Perhaps Orangeman truly doesn’t understand this fairly basic business concept because, if he did, he and his multiple corporate entities would not have to spend so much time in bankruptcy court. And the small contractors who worked for him wouldn’t have to go under and lose everything because he cheated the little guy once again.

This leaves us with the horrifying conclusion that this travesty of a president doesn’t understand business anymore than he understands ethics, conflicts of interest or basic morality. The fact that his female mouthpiece announces she is doing a commercial for his daughter’s products while representing the White House makes it clear that ethics are notable in this administration only by their absence.

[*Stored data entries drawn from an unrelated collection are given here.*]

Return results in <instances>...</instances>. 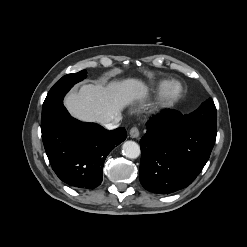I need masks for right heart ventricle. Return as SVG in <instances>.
<instances>
[{
    "label": "right heart ventricle",
    "instance_id": "1",
    "mask_svg": "<svg viewBox=\"0 0 247 247\" xmlns=\"http://www.w3.org/2000/svg\"><path fill=\"white\" fill-rule=\"evenodd\" d=\"M166 84V81H162L159 83L158 88H162Z\"/></svg>",
    "mask_w": 247,
    "mask_h": 247
}]
</instances>
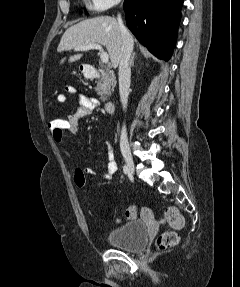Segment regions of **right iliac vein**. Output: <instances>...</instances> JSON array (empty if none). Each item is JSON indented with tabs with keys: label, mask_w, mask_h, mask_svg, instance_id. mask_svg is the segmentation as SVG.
I'll return each mask as SVG.
<instances>
[{
	"label": "right iliac vein",
	"mask_w": 240,
	"mask_h": 287,
	"mask_svg": "<svg viewBox=\"0 0 240 287\" xmlns=\"http://www.w3.org/2000/svg\"><path fill=\"white\" fill-rule=\"evenodd\" d=\"M122 155H123V157L125 159L128 171L131 174H134V161H133V157H132L130 151L128 149H124L122 151Z\"/></svg>",
	"instance_id": "right-iliac-vein-1"
}]
</instances>
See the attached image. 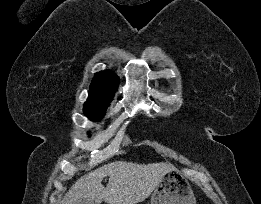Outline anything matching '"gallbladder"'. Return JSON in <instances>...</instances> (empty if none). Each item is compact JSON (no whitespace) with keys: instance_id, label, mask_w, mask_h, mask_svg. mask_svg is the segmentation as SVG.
Wrapping results in <instances>:
<instances>
[{"instance_id":"1","label":"gallbladder","mask_w":261,"mask_h":204,"mask_svg":"<svg viewBox=\"0 0 261 204\" xmlns=\"http://www.w3.org/2000/svg\"><path fill=\"white\" fill-rule=\"evenodd\" d=\"M76 204H96V203H95L94 200H92V199H89V198H81V199H79V200L76 202Z\"/></svg>"}]
</instances>
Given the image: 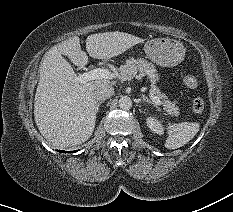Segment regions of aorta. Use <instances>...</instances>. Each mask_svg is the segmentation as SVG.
Listing matches in <instances>:
<instances>
[{"mask_svg":"<svg viewBox=\"0 0 233 212\" xmlns=\"http://www.w3.org/2000/svg\"><path fill=\"white\" fill-rule=\"evenodd\" d=\"M119 107L123 110H129L132 107V100L128 96H122L119 99Z\"/></svg>","mask_w":233,"mask_h":212,"instance_id":"aorta-1","label":"aorta"}]
</instances>
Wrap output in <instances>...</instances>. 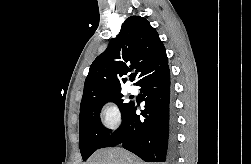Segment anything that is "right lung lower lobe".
Masks as SVG:
<instances>
[{"mask_svg":"<svg viewBox=\"0 0 251 164\" xmlns=\"http://www.w3.org/2000/svg\"><path fill=\"white\" fill-rule=\"evenodd\" d=\"M141 87L144 118L136 115L134 103L123 116L122 125L99 148L122 145L146 162L175 161L174 120L169 109L170 73L168 64L147 74Z\"/></svg>","mask_w":251,"mask_h":164,"instance_id":"right-lung-lower-lobe-1","label":"right lung lower lobe"}]
</instances>
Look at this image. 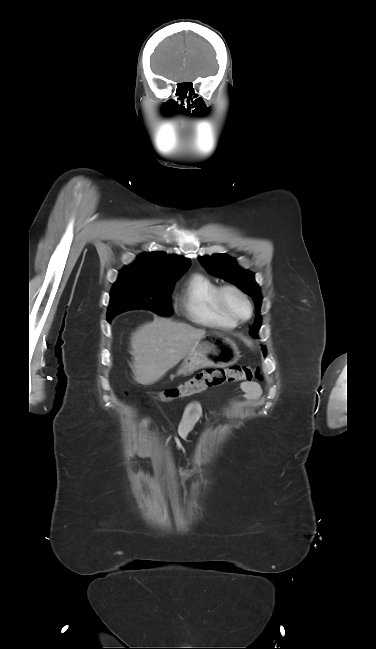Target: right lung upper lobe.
Listing matches in <instances>:
<instances>
[{"label": "right lung upper lobe", "mask_w": 376, "mask_h": 649, "mask_svg": "<svg viewBox=\"0 0 376 649\" xmlns=\"http://www.w3.org/2000/svg\"><path fill=\"white\" fill-rule=\"evenodd\" d=\"M190 265V259L177 255H168L164 252H149L138 256L132 264L135 268L148 275H165L185 272Z\"/></svg>", "instance_id": "cb5924a9"}]
</instances>
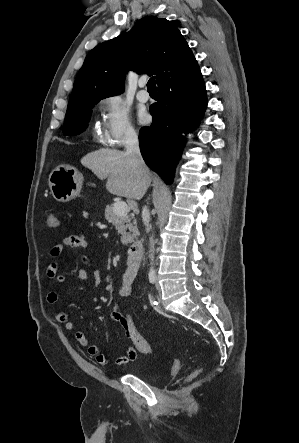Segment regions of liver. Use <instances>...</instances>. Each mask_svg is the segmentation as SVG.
<instances>
[{
  "label": "liver",
  "instance_id": "6515ba94",
  "mask_svg": "<svg viewBox=\"0 0 299 443\" xmlns=\"http://www.w3.org/2000/svg\"><path fill=\"white\" fill-rule=\"evenodd\" d=\"M81 164L98 178H107L106 189L116 196L139 200L151 183L148 168L140 171L124 151L102 148L82 157Z\"/></svg>",
  "mask_w": 299,
  "mask_h": 443
}]
</instances>
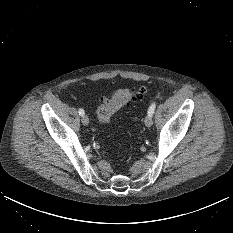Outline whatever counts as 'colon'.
I'll list each match as a JSON object with an SVG mask.
<instances>
[{
  "label": "colon",
  "mask_w": 233,
  "mask_h": 233,
  "mask_svg": "<svg viewBox=\"0 0 233 233\" xmlns=\"http://www.w3.org/2000/svg\"><path fill=\"white\" fill-rule=\"evenodd\" d=\"M146 92V88L144 87L136 90L120 89L111 97L101 98L97 107L98 120L103 124H108L113 114L128 105L135 98H143Z\"/></svg>",
  "instance_id": "colon-1"
}]
</instances>
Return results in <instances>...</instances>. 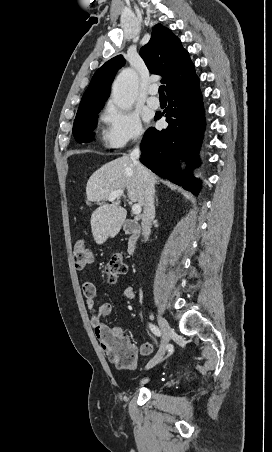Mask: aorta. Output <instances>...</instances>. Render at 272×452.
<instances>
[{
	"instance_id": "1",
	"label": "aorta",
	"mask_w": 272,
	"mask_h": 452,
	"mask_svg": "<svg viewBox=\"0 0 272 452\" xmlns=\"http://www.w3.org/2000/svg\"><path fill=\"white\" fill-rule=\"evenodd\" d=\"M138 76L132 69H124L112 85V101L122 110L130 109L137 97Z\"/></svg>"
}]
</instances>
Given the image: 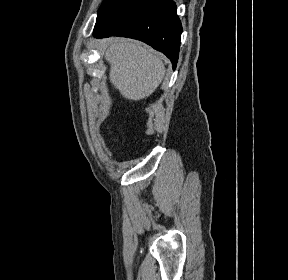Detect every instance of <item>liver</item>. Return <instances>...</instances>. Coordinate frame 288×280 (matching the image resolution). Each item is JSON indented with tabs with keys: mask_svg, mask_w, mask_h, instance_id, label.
<instances>
[{
	"mask_svg": "<svg viewBox=\"0 0 288 280\" xmlns=\"http://www.w3.org/2000/svg\"><path fill=\"white\" fill-rule=\"evenodd\" d=\"M110 63V82L123 97L140 100L150 96L165 75L162 60L139 42L121 39L105 53Z\"/></svg>",
	"mask_w": 288,
	"mask_h": 280,
	"instance_id": "obj_1",
	"label": "liver"
}]
</instances>
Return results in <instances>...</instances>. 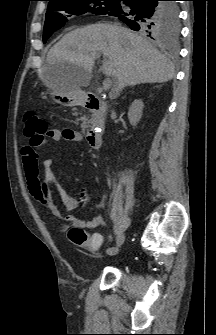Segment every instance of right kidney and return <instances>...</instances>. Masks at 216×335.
Returning a JSON list of instances; mask_svg holds the SVG:
<instances>
[{"label": "right kidney", "instance_id": "ca27d5eb", "mask_svg": "<svg viewBox=\"0 0 216 335\" xmlns=\"http://www.w3.org/2000/svg\"><path fill=\"white\" fill-rule=\"evenodd\" d=\"M144 104L141 99L134 100L128 110V119L132 126H136L142 117Z\"/></svg>", "mask_w": 216, "mask_h": 335}]
</instances>
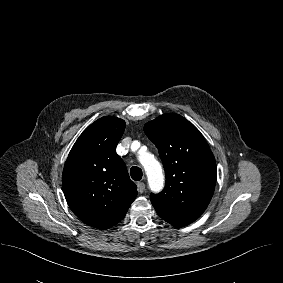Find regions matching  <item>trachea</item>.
Here are the masks:
<instances>
[{
    "mask_svg": "<svg viewBox=\"0 0 283 283\" xmlns=\"http://www.w3.org/2000/svg\"><path fill=\"white\" fill-rule=\"evenodd\" d=\"M130 174H131L132 179L135 181H140L143 175L142 170L137 166H133L130 169Z\"/></svg>",
    "mask_w": 283,
    "mask_h": 283,
    "instance_id": "obj_1",
    "label": "trachea"
}]
</instances>
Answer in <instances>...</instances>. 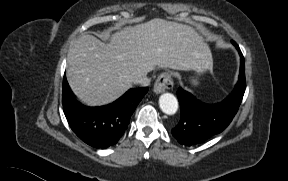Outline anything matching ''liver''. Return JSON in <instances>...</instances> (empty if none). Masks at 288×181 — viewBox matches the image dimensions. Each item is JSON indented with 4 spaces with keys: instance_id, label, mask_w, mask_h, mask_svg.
Masks as SVG:
<instances>
[{
    "instance_id": "liver-1",
    "label": "liver",
    "mask_w": 288,
    "mask_h": 181,
    "mask_svg": "<svg viewBox=\"0 0 288 181\" xmlns=\"http://www.w3.org/2000/svg\"><path fill=\"white\" fill-rule=\"evenodd\" d=\"M201 44L192 27L160 18L118 30L109 44L86 34L69 49L67 80L87 105L107 104L156 67L191 70Z\"/></svg>"
}]
</instances>
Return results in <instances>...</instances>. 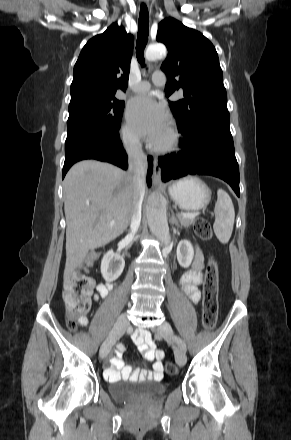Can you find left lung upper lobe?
<instances>
[{"label":"left lung upper lobe","instance_id":"5c2ea615","mask_svg":"<svg viewBox=\"0 0 291 440\" xmlns=\"http://www.w3.org/2000/svg\"><path fill=\"white\" fill-rule=\"evenodd\" d=\"M156 39L168 49L162 64L168 77L166 96L183 90V99L169 101L179 132L186 133L207 119L229 117L223 73L213 44L174 18L159 23Z\"/></svg>","mask_w":291,"mask_h":440}]
</instances>
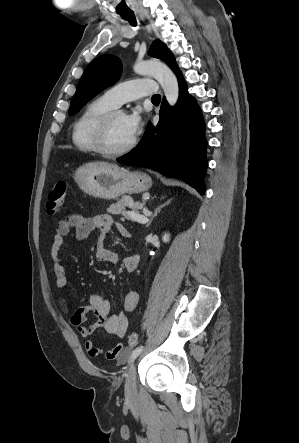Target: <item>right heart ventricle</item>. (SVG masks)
<instances>
[{
	"mask_svg": "<svg viewBox=\"0 0 299 443\" xmlns=\"http://www.w3.org/2000/svg\"><path fill=\"white\" fill-rule=\"evenodd\" d=\"M116 107L103 96L91 101L74 123L72 142L83 153H96L94 134L98 121Z\"/></svg>",
	"mask_w": 299,
	"mask_h": 443,
	"instance_id": "obj_1",
	"label": "right heart ventricle"
}]
</instances>
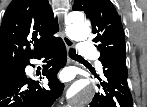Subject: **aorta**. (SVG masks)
I'll use <instances>...</instances> for the list:
<instances>
[{"mask_svg": "<svg viewBox=\"0 0 147 107\" xmlns=\"http://www.w3.org/2000/svg\"><path fill=\"white\" fill-rule=\"evenodd\" d=\"M67 35L75 41L86 40L91 35V30L83 20L74 18L66 26ZM74 106H86L93 98L95 86L86 80L76 82L69 90Z\"/></svg>", "mask_w": 147, "mask_h": 107, "instance_id": "aorta-1", "label": "aorta"}]
</instances>
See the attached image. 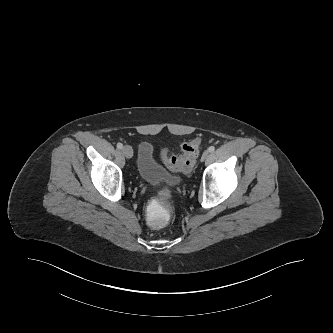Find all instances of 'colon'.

So to sum up, we have a White House inhabited by a man who seemingly doesn’t understand business or government; a man who has time to tweet about his daughter’s failing business venture but has no time to comment on the massacre in Canada. So I’m thinking that the problem here might be one of two things. He is either truly too stupid to learn or understand the position he currently occupies or he simply doesn’t care so long as the spotlight’s on him.

Let’s face it, when you are mean to the prime minister of Australia (Australia for goodness sakes), you are definitely not focused on the real problems that real people are facing in the real world. Orangeman spends his time tweeting about judges and implying that our judiciary should not fulfill its role in our system of checks and balances. How about if he used that time instead to craft a decent order to achieve security without hate, racism and insult to an entire religion built into it. Sadly, he truly doesn’t seem to give a crap about anything or anyone other than his own ego.

I find myself once again wishing we had a viable alternative party that could call out this sham of a president for what he is, but alas we have only Elizabeth Warren and at some point she’s bound to get tired of carrying the whole burden. So it’s up to us to let him know that we will not allow him to cheapen the office of the presidency by making it a shill for his family businesses.

Elections are coming up in 2018. I wait breathlessly to see whether the Dems will uncurl from their fetal position by then and actually have valid candidates to offer. But I have little hope of that actually happening. It’s like when the Republicans finally won the majority needed to overturn the ACA and they suddenly realized they’d forgotten to craft an alternative.

So the best we can do for now is to shop at Nordstrom’s and hope the pretty clothes distract us from the disaster in DC.